With the long weekend about to begin here in the states, I’ll be taking tomorrow off to celebrate Independence Day, and a couple of milestones of a more personal nature. But before I leave town for a few days, I wanted to take this opportunity to remind everyone that the 2014 Tour de France gets underway on Saturday, with the first stage couple of stages actually taking place in the U.K. this year. Considering how good the British cyclists have been over the past few years, it seems a fitting way to kick things off.
Traditionally, the Tour begins with a short prologue that is often used just to jockey for early position, and while it can be wild at times, it is often a bit anti-climactic. This year, Stage 1 will be a 118.1 mile (190 km) jaunt from Leeds to Harrogate that promises to favor the sprinters coming down the stretch.
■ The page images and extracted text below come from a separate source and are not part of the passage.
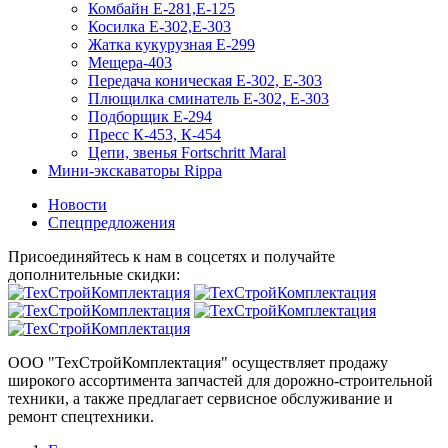
Комбайн Е-281,Е-125
Косилка Е-302,Е-303
Жатка кукурузная Е-299
Мещера-403
Передача коническая Е-302, Е-303
Плющилка сминатель Е-302, Е-303
Подборщик Е-294
Пресс К-453, К-454
Цепи, звенья Fortschritt Maral
Мини-экскаваторы Rippa
Новости
Спецпредложения
Присоединяйтесь к нам в соцсетях и получайте
дополнительные скидки:
ООО "ТехСтройКомплектация" осуществляет продажу
широкого ассортимента запчастей для дорожно-строительной
техники, а также предлагает сервисное обслуживание и
ремонт спецтехники.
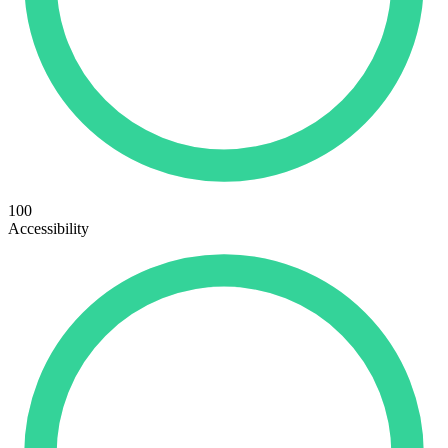
100
Accessibility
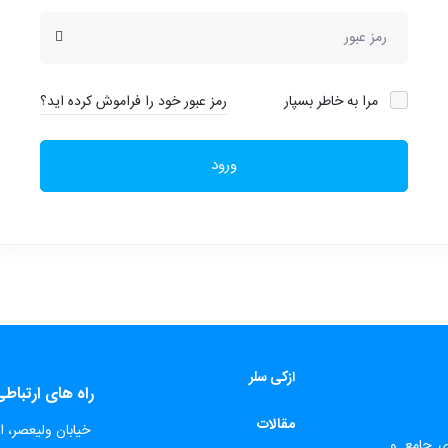
مرا به خاطر بسپار
رمز عبور خود را فراموش کرده اید؟
ورود
ازکی سلر
راه های ارتباط
مقالات
​
خیابان ولیعصر، اب
ای جامع و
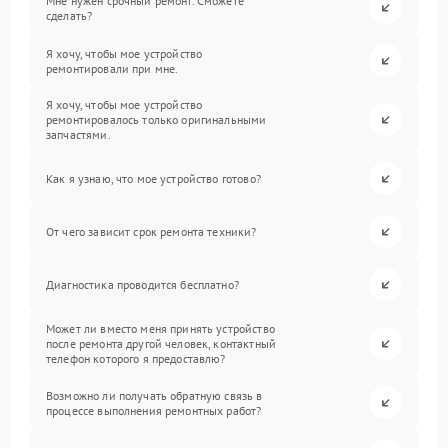
Мне нужен срочный ремонт. Сможете
сделать?
Я хочу, чтобы мое устройство
ремонтировали при мне.
Я хочу, чтобы мое устройство
ремонтировалось только оригинальными
запчастями.
Как я узнаю, что мое устройство готово?
От чего зависит срок ремонта техники?
Диагностика проводится бесплатно?
Может ли вместо меня принять устройство
после ремонта другой человек, контактный
телефон которого я предоставлю?
Возможно ли получать обратную связь в
процессе выполнения ремонтных работ?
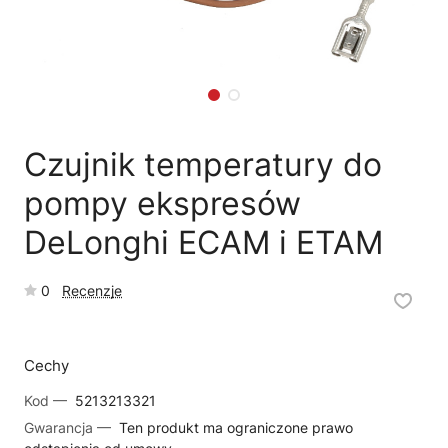
🗹
Reklamacja naprawy
📦
Reklamacja towaru
Czujnik temperatury do
pompy ekspresów
DeLonghi ECAM i ETAM
0
Recenzje
Cechy
Kod —
5213213321
Gwarancja —
Ten produkt ma ograniczone prawo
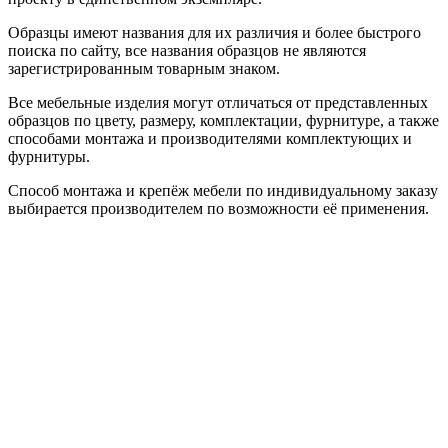
Образцы имеют названия для их различия и более быстрого
поиска по сайту, все названия образцов не являются
зарегистрированным товарным знаком.
Все мебельные изделия могут отличаться от представленных
образцов по цвету, размеру, комплектации, фурнитуре, а также
способами монтажа и производителями комплектующих и
фурнитуры.
Способ монтажа и крепёж мебели по индивидуальному заказу
выбирается производителем по возможности её применения.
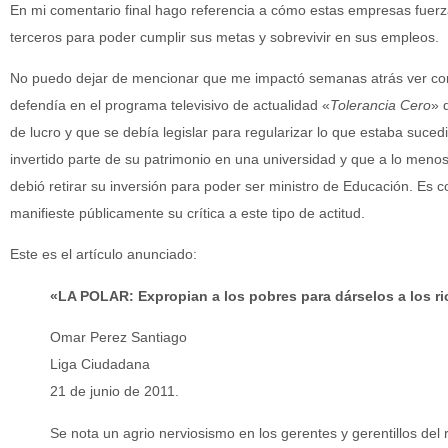
En mi comentario final hago referencia a cómo estas empresas fuer
terceros para poder cumplir sus metas y sobrevivir en sus empleos.
No puedo dejar de mencionar que me impactó semanas atrás ver co
defendía en el programa televisivo de actualidad «
Tolerancia Cero
» 
de lucro y que se debía legislar para regularizar lo que estaba suce
invertido parte de su patrimonio en una universidad y que a lo men
debió retirar su inversión para poder ser ministro de Educación. Es c
manifieste públicamente su crítica a este tipo de actitud.
Este es el artículo anunciado:
«LA POLAR: Expropian a los pobres para dárselos a los r
Omar Perez Santiago
Liga Ciudadana
21 de junio de 2011.
Se nota un agrio nerviosismo en los gerentes y gerentillos del r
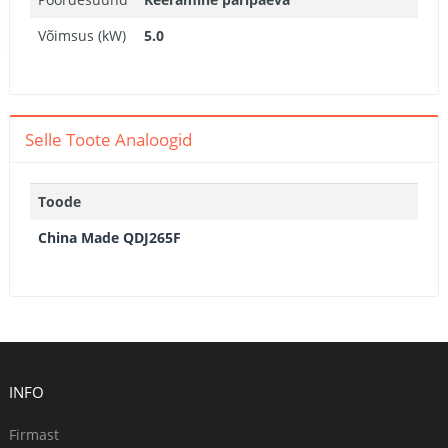
Võimsus (kW)
5.0
Selle Toote Analoogid
Toode
China Made QDJ265F
INFO
Firmast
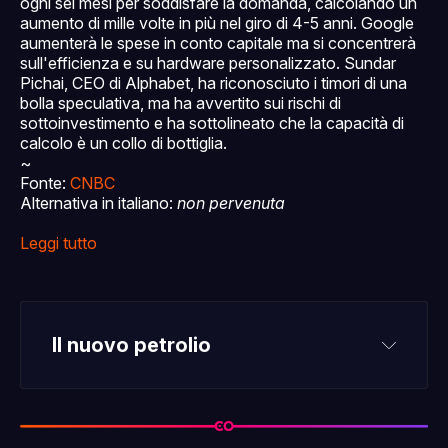
ogni sei mesi per soddisfare la domanda, calcolando un
aumento di mille volte in più nel giro di 4-5 anni. Google
aumenterà le spese in conto capitale ma si concentrerà
sull'efficienza e su hardware personalizzato. Sundar
Pichai, CEO di Alphabet, ha riconosciuto i timori di una
bolla speculativa, ma ha avvertito sui rischi di
sottoinvestimento e ha sottolineato che la capacità di
calcolo è un collo di bottiglia.
~
Fonte:
CNBC
Alternativa in italiano:
non pervenuta
Leggi tutto
Il nuovo petrolio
There are a few category 3 and 4 climbs to earn some points towards the King of the Mountains Jersey in in the middle of the ride, but for the most part it’ll be flat and fast, particularly near the end.
Brit Mark Cavendish has already said that he has geared his entire season towards winning this stage, and it would be tough to bet against him. The Manx Missile would love to win on British soil, and don the Yellow Jersey for the first time in his career. With 25 wins on his resume, he has a chance to finish as the all time leading stage rider in Tour history. But standing in his way is the big German rider Marcel Kittel, the man who won the final stage of the Tour last year on the Champs-Elysees. Look for that rivalry to take center stage once again, but don’t be surprised if Peter Sagan doesn’t steal this stage, and grab the Yellow Jersey for himself. The brash young Slovak already has two Green Jerseys as the Tour’s top sprinter in his closet, and he’d like to add another.
After what is sure to be a frenetic start to the race, Sunday’s Stage 2 will run from York to Sheffield. It will be 124.9 miles (201 km) of rolling hills with Category 3 and 4 climbs abounding, and even a Cat 2 thrown in for good measure. While this isn’t a mountain stage by any means, it will test the legs of the sprinters early on, and give someone an opportunity to make a break away. It should provide plenty of fireworks for a stage this early in the race, and the GC contenders had better not get caught out napping.
That brings us to Monday’s 96.3 mile (155 km) run from Cambridge to London. This one is almost completely flat, and it will be a sprinter’s dream. Expect big crowds in the U.K.’s capital as the Tour returns for the first time since 2007. They’ll be hoping to see Cavendish leading the peloton towards the finish line. We’ll have to wait to see if he is up to the task.
Heading into the race, it is difficult to predict who will be the winner. Obviously, defending champ Chris Froome will be the man to watch, but he hasn’t been riding well of late, and looked to be in poor form following a crash in the Criterium du Dauphine a few weeks back. One man who has been riding well is none other than Alberto Contador, who is hungry to get another win in the Tour. It appears that he has rounded back into form after struggling some in 2013, following a year long suspension for using a banned substance in 2012.
Froome and Contador aren’t the only ones in the hunt for the Yellow Jersey. Joaquim Rodriguez is hoping to prove that last year’s third place finish was no fluke, and the mountain stages that will come in the second and third weeks could allow the Spaniard to improve on that position. 25-year old American Andrew Talansky could be a threat as well, coming off a big win at the Criterium du Dauphine. His countryman, Tejay Van Garderen, is now the undisputed leader of Team BMC, and they’ll ride for him this year. He’s hoping to bounce back from a very disappointing 2013 Tour.
As usual, I’ll be covering the race as closely as I can. Typically I write daily updates from each stage, and I’m planning on doing the same this year as well. It should be an interesting Tour to watch, as the course is going to be extremely tough, particular the mountain stages. Will Froome be able to successfully defend? Can Contador reclaim past glory? Will a new legend emerge from the Peloton? We’ll have to wait to see. Personally, I can’t wait to watch it all play out on cycling’s grandest stage.